VW workers vote to unionise in major win for labour – BBC News


Volkswagen workers in the US have voted to join the United Autoworkers Union (UAW) in a massive victory for organised labour in the US.

Workers in Tennessee voted 73% in favour, according to the union’s unofficial vote count on Friday night.

It handed the UAW its first election win at a car factory in the American South in decades.

Two prior votes at the factory, including in 2019, had failed, after stiff political opposition.

But attitudes toward organised labour appear to be shifting.

The US has seen an increase in strikes and petitions to join unions since the pandemic, drawing in Hollywood actors, Starbucks baristas, tech contractors, healthcare workers, and even college basketball players.

Workers at the only VW factory the US, in Chattanooga, will now be represented by the union to negotiate collectively over issues such as pay and working conditions.

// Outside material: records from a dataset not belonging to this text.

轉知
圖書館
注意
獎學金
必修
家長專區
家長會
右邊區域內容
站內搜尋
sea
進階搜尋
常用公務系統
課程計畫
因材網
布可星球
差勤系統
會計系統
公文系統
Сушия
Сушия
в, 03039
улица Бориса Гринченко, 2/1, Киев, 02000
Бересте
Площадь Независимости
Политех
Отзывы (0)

Analysts said the outcome could inspire employees at other factories in the region to take similar steps.

Another UAW election is scheduled for May at a Mercedes-Benz plant in Alabama, and the union has begun a push at other factories, as well.

UAW boss Shawn Fain last year said the UAW would target 13 foreign-owned factories in the South, in a bid to bring in new members to the organisation, whose numbers have steadily dwindled.

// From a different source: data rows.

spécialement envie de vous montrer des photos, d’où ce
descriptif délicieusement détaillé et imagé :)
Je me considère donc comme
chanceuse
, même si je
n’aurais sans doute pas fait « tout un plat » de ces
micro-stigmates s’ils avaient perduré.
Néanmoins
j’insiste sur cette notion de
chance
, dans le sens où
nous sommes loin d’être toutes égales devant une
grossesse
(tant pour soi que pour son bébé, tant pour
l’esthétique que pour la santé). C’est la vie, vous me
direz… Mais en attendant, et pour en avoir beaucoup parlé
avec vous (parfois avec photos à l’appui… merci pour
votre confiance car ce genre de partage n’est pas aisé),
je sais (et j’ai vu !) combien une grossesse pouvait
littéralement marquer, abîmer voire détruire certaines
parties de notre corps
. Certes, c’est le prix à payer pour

The plans aimed to seize on the momentum of the organisation’s headline-drawing strike last year that won significant pay increases and other benefits for union workers at General Motors, Ford and Stellantis.

But it marked a risky push for the organisation, which is closely associated with the Democratic party, into a part of the country that is both staunchly Republican and historically hostile to unions.

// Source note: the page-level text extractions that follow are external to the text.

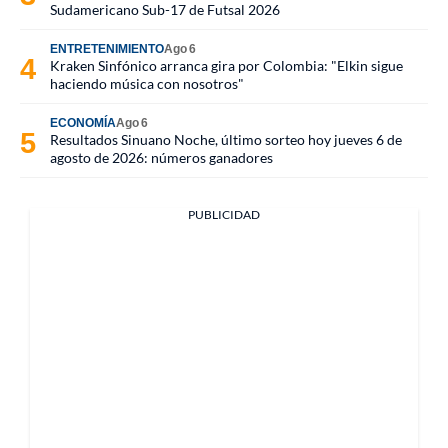
Sudamericano Sub-17 de Futsal 2026
ENTRETENIMIENTO
Ago 6
Kraken Sinfónico arranca gira por Colombia: "Elkin sigue
haciendo música con nosotros"
ECONOMÍA
Ago 6
Resultados Sinuano Noche, último sorteo hoy jueves 6 de
agosto de 2026: números ganadores
PUBLICIDAD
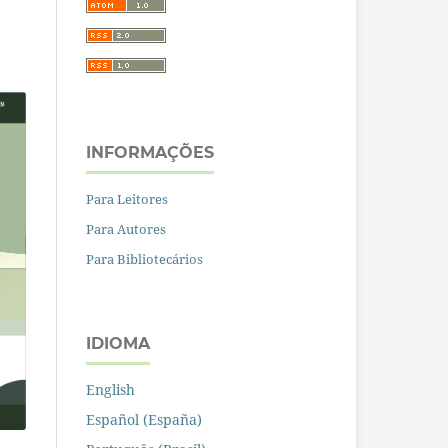
INFORMAÇÕES
Para Leitores
Para Autores
Para Bibliotecários
IDIOMA
English
Español (España)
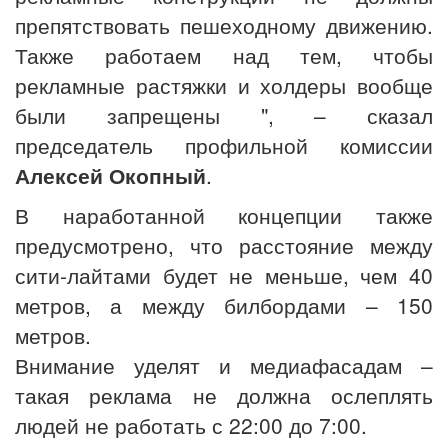
препятствовать пешеходному движению.
Также работаем над тем, чтобы
рекламные растяжки и холдеры вообще
были запрещены ", – сказал
председатель профильной комиссии
Алексей Окопный
.
В наработанной концепции также
предусмотрено, что расстояние между
сити-лайтами будет не меньше, чем 40
метров, а между билбордами – 150
метров.
Внимание уделят и медиафасадам –
такая реклама не должна ослеплять
людей не работать с 22:00 до 7:00.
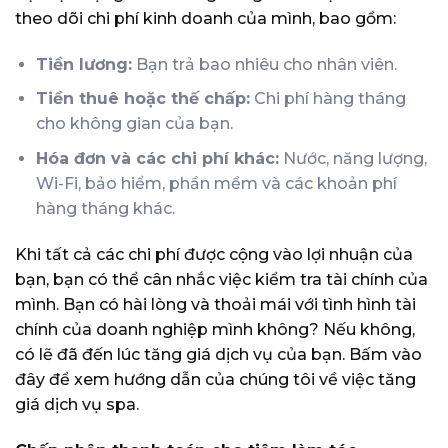
theo dõi chi phí kinh doanh của mình, bao gồm:
Tiền lương:
Bạn trả bao nhiêu cho nhân viên.
Tiền thuê hoặc thế chấp:
Chi phí hàng tháng
cho không gian của bạn.
Hóa đơn và các chi phí khác:
Nước, năng lượng,
Wi-Fi, bảo hiểm, phần mềm và các khoản phí
hàng tháng khác.
Khi tất cả các chi phí được cộng vào lợi nhuận của
bạn, bạn có thể cân nhắc việc kiểm tra tài chính của
mình. Bạn có hài lòng và thoải mái với tình hình tài
chính của doanh nghiệp mình không? Nếu không,
có lẽ đã đến lúc tăng giá dịch vụ của bạn. Bấm vào
đây để xem
hướng dẫn của chúng tôi về việc tăng
giá dịch vụ spa
.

Tennessee Governor Bill Lee, a Republican, was among the political leaders to speak out against the UAW effort.

But unlike in 2019, when the governor addressed workers at a meeting hosted by Volkswagen, the political opposition was more muted this time and Volkswagen said it was remaining officially neutral in the fight.

Before the election, analysts said the UAW had its best shot in years at winning, noting new leadership had refreshed the reputation and approach of the organisation, which had been mired in corruption scandals.

UAW membership peaked in 1979 at almost 1.5 million.

Today, it represents more than 400,000 active workers across a wide range of sectors, including hospitals and universities, with more than 140,000 members employed at Ford, GM and Stellantis.